Industry

Can We Add Value To Our Normal Job Activities?

Value addition wasn’t just about numbers—it was about passion, pride and the threads that bound us all, observes Murugan Santhanam

“Why do you think value addition (VA) is important in a spinning mill?”, I recently asked the GM of a renowned spinning mill near Rajapalayam.

He is a well-celebrated by textile technologists in our area for his implementation of innovative ideas in his spinning mill.

He just leaned back in his chair, eyes twinkling. “Sure, I’d love to share my thoughts! I believe VA is crucial because it adds extra value to the product beyond what is already expected. It sets the product apart from competitors and creates unique selling points,” he explained.

“The overall concept sounds good. However, what VA can a spinning machine operator add to the yarn, except mending an end break?”, I asked him.

He smiled and replied. “Though it seems the sider may not be able to physically add value to the yarn itself, he can contribute through attention to detail and consistency during the mending process. Also, they can provide valuable feedback to management regarding potential improvements in the spinning process.”

I couldn’t still figure out what a spinning sider could do regarding value addition in his work. So, I threw a follow up question. “Why should he do this additional VA activity? Anyway, he is going to get fixed wages for his workload!”

His eyes crinkled at the corners when he replied. “That’s a valid question. But we don’t have a fixed workload and wages!”

I was shocked to hear that. “How is it possible?” I asked him.

“Okay! Now tell me, what are the duties of a spinning sider?”. Instead of giving me an answer he raised a question.

“Mmm…When yarn breaks occur, operator mends them. He replaces exhausted bobbins promptly, ensuring uninterrupted production. He removes any lapping from clearer rollers. When traveller flyouts happen, he replaces them. And finally, he does headstock cleaning,” I replied as far as my memory went.

“Okay! With all these duties, how many spindles can a sider look after?”, he asked me.

“Maybe 3500 for finer counts and 1500 for very coarser counts”

“You are right! But what if we assign the sider only the mending job?”

“I have no idea!”

“We may allot more than 6000 spindles according to the end breakage rate!”

Pausing a moment he continued, “That too irrespective of the count! Even for coarser counts, we may add a greater number of spindles to him.”

I got intrigued now. “How?” I pressed.

“I’ll explain one by one. First, when we assign only the mending work, his efficiency will improve. Second, when he was doing other works like creeling and cleaning, the machine will not wait for his return but keeps on having more end breakages at its usual rate. This increases the ends down percentage at a particular moment. You know what? This would create a cascading effect. The flies liberated from the open end of the broken yarn would start disturbing the yarn balloons of other running spindles and cause more yarn breaks. This may be exponential in due course.”

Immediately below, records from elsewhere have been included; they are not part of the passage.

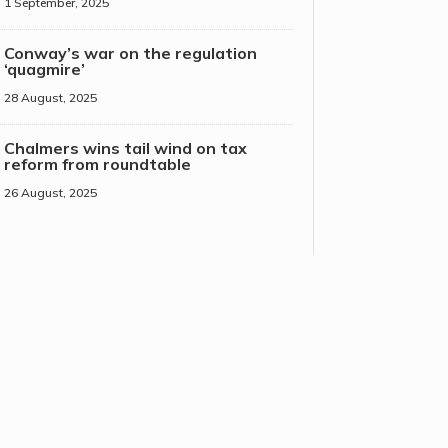
1 September, 2025
Conway’s war on the regulation
‘quagmire’
28 August, 2025
Chalmers wins tail wind on tax
reform from roundtable
26 August, 2025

I listened to him silently. I couldn’t agree him more!

He continued. “So, these work assignments are based on the VA suggestions received from our employees. Regarding coarser counts, it’ll be easy for the operator to pick the yarn end up from the cop easily. So, some operators prefer to look after more spindles in these counts. For changing bobbins, we are having a separate team. We calculate the number of persons in that team based on 400 bobbin changes per person. This team is combined with the doffers team. It has some added benefits. The time taken for doffing as well as replacing exhausted bobbins will get reduced. As we follow the batch feeding system, it’s easy to calculate the number of bobbins being exhausted per shift and easy to change bobbins all at once.”

“Wow! It’s interesting. Please explain about it more” I said.

“Here, one thing I must tell which is very much noteworthy. Though we have fixed the workload as 6000 spindles, it is the minimum workload. If a spinning sider wants to have more workload, it is allowed. I believe physical capacity varies from person to person. So, whoever wants to earn more will have the flexibility here,” he said.

“But…,” I hesitated, “Now… I have a couple of questions. One is, won’t the siders be scared that the management would insist them to see more workload than others are doing? The second one, what if they slack off in doing VA?”

“We won’t insist like that. In fact, it’s human nature that, when somebody is earning money, he will also try to follow him. For your second question, by valuing operators’ contributions, the mill encourages a proactive approach. When he shares insights with management, we listen. We tweak processes, fine-tune our craft. And in return, the operator receives more than just a pay cheque through incentives”.

‘Wow! VA wasn’t just about numbers—it was about passion, pride and the threads that bound us all,’ I thought. I thanked the GM and bid goodbye to him.

As I left the GM’s office, I glanced at the spinning frames. Each spindle spun tales of diligence and whispered promises of quality. The sider, unnoticed by most, is working his magic silently!

(Murugan Santhanam is the Managing Director of Texdoc Online Solution Pvt. Ltd.)